International Council
for Archaeozoology

Archaeozoology of the Baltic Region and Adjacent Areas (ABRA) Working Group

 The idea of this working group grew out of the session “Past animal and human relationships around the Baltic” held at 2016 conference of the European Association of Archaeologists in Vilnius (Lithuania), initiated by Tuija Kirkinen (Helsinki, Finland). The general purpose of ABRA is to provide a platform for the exchange of academic information, personnel and research materials.

The Baltic Region is a clearly definable geographical unit possessing diverse aquatic and terrestrial habitats. In addition to environmental adaptations, the convoluted coastline with its archipelagos has facilitated both human settlement and communication during the shared history of this area since Prehistory. Archaeozoological studies in the region, however, have still been divided by borders, each country having its own language and likewise diverse research tradition. The general purpose of ABRA will be to provide a platform for the exchange of academic information, personnel and research materials within the broader region. On 7 September 2018 the ABRA working group had its own session at the 13th International Conference of ICAZ (Ankara, Turkey) titled: "Animal introduction, adaptation and exploitation around the Baltic and beyond". The session was organized by Eve Rannamäe (University of York) and László Bartosiewicz (Stockholm University) and contained 12 presentations from 7 countries.

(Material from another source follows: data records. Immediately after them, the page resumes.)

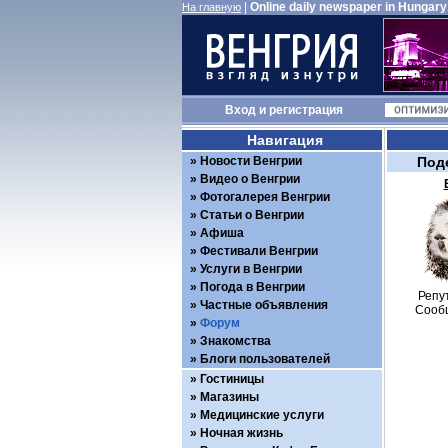
|
Online daily newspaper in Hungary
На главную
Вход
и
регистрация
Навигация
Новости Венгрии
Под
Видео о Венгрии
Фотогалерея Венгрии
Статьи о Венгрии
Афиша
Фестивали Венгрии
Услуги в Венгрии
Погода в Венгрии
Репу
Частные объявления
Сооб
Форум
Знакомства
Блоги пользователей
Гостиницы
Магазины
Медицинские услуги
Ночная жизнь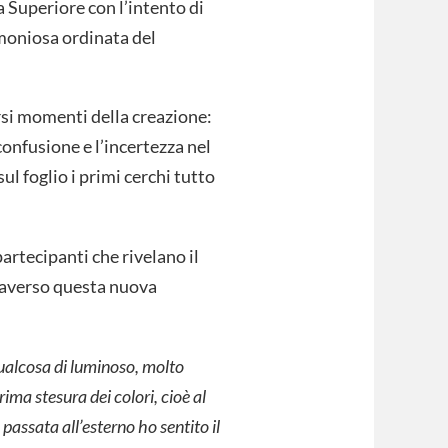
a Superiore con l’intento di
rmoniosa ordinata del
rsi momenti della creazione:
 confusione e l’incertezza nel
sul foglio i primi cerchi tutto
artecipanti che rivelano il
raverso questa nuova
 qualcosa di luminoso, molto
ima stesura dei colori, cioè al
ssata all’esterno ho sentito il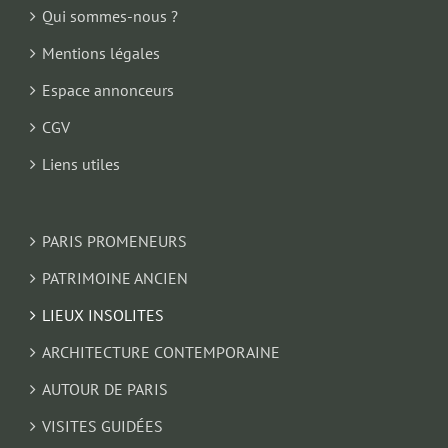
Qui sommes-nous ?
Mentions légales
Espace annonceurs
CGV
Liens utiles
PARIS PROMENEURS
PATRIMOINE ANCIEN
LIEUX INSOLITES
ARCHITECTURE CONTEMPORAINE
AUTOUR DE PARIS
VISITES GUIDÉES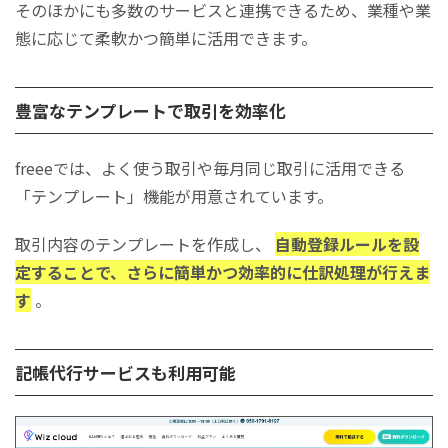
そのほかにも多数のサービスと連携できるため、業種や業
態に応じて柔軟かつ簡単に活用できます。
豊富なテンプレートで取引を効率化
freeeでは、よく使う取引や毎月同じ取引に活用できる
「テンプレート」機能が用意されています。
取引内容のテンプレートを作成し、
自動登録ルールを設
定することで、さらに簡単かつ効率的に仕訳処理が行えま
す
。
記帳代行サービスも利用可能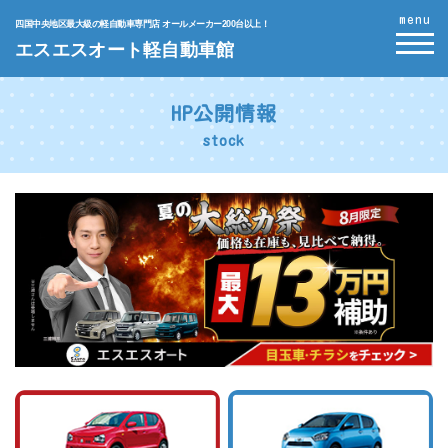
menu
四国中央地区最大級の軽自動車専門店 オールメーカー200台以上！
エスエスオート軽自動車館
HP公開情報
stock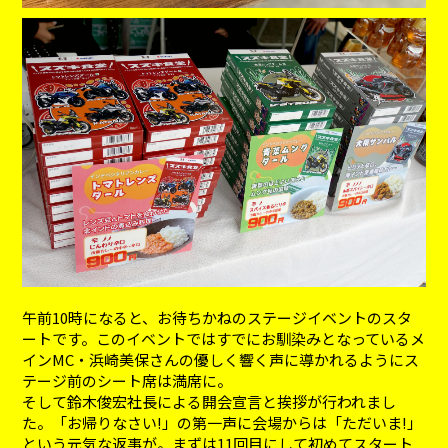
午前10時になると、お待ちかねのステージイベントのスタ
ートです。このイベントではすでにお馴染みとなっているメ
インMC・浜崎美保さんの優しく響く声に導かれるようにス
テージ前のシート席は満席に。
そして鈴木俊宏社長による開会宣言と挨拶が行われまし
た。「お帰りなさい!」の第一声に会場からは「ただいま!」
という元気な返事が。まずは11回目にして初めてスタート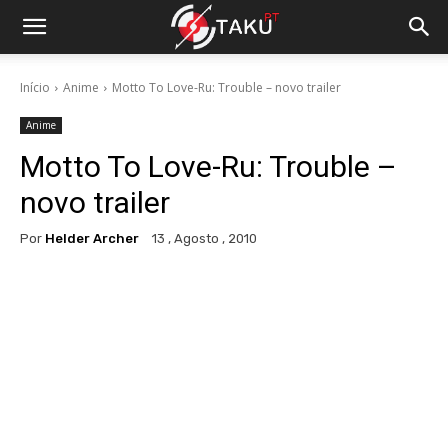
Início
Anime
Motto To Love-Ru: Trouble – novo trailer
Anime
Motto To Love-Ru: Trouble –
novo trailer
Por
Helder Archer
13 , Agosto , 2010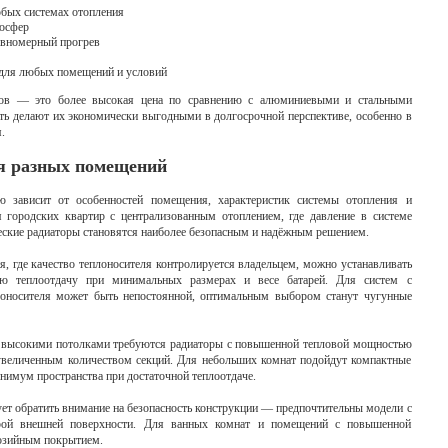
юбых системах отопления
мосфер
авномерный прогрев
для любых помещений и условий
оров — это более высокая цена по сравнению с алюминиевыми и стальными
ть делают их экономически выгодными в долгосрочной перспективе, особенно в
.
ля разных помещений
 зависит от особенностей помещения, характеристик системы отопления и
 городских квартир с централизованным отоплением, где давление в системе
ские радиаторы становятся наиболее безопасным и надёжным решением.
, где качество теплоносителя контролируется владельцем, можно устанавливать
ю теплоотдачу при минимальных размерах и весе батарей. Для систем с
лоносителя может быть непостоянной, оптимальным выбором станут чугунные
 высокими потолками требуются радиаторы с повышенной тепловой мощностью
величенным количеством секций. Для небольших комнат подойдут компактные
нимум пространства при достаточной теплоотдаче.
ет обратить внимание на безопасность конструкции — предпочтительны модели с
рой внешней поверхности. Для ванных комнат и помещений с повышенной
озийным покрытием.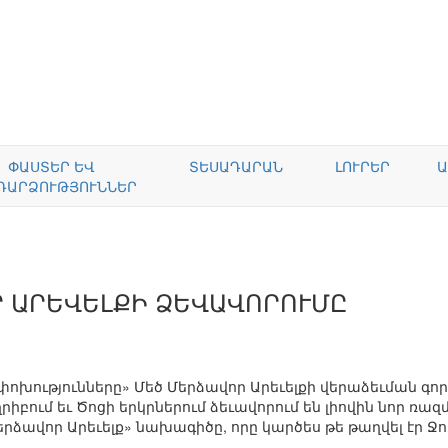
ՓԱՍՏԵՐ ԵՎ
ՏԵՍԱԴԱՐԱՆ
ԼՈՒՐԵՐ
Ա
ԴԱՐՁՈՒԹՅՈՒՆՆԵՐ
 ԱՐԵՎԵԼՔԻ ՁԵՎԱՎՈՐՈՒՄԸ
ոխությունները» Մեծ Մերձավոր Արեւելքի վերաձեւման գոր
իբում եւ Ծոցի երկրներում ձեւավորում են լիովին նոր ռա
րձավոր Արեւելք» նախագիծը, որը կարծես թե թաղվել էր Ջ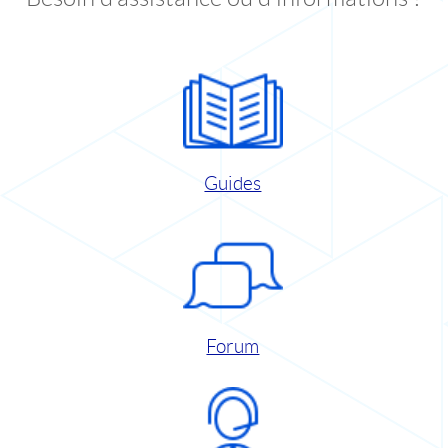
Guides
Forum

On 2 September 2022 the ABRA working group will have a dedicated session at the 28th European Association of Archaeologists Annual Meeting (Budapest, Hungary) titled: "Foreign vs Local in Medieval and Modern Age Foodways in the Baltic Sea Region". The session is organised by Eve Rannamäe (University of Tartu), László Bartosiewicz (Stockholm University) and Lembi Lõugas (Tallinn University).

Image credit: Skull of European elk (Alces alces) at the Osteological Research Laboratory, Stockholm. (Photo: László Bartosiewicz)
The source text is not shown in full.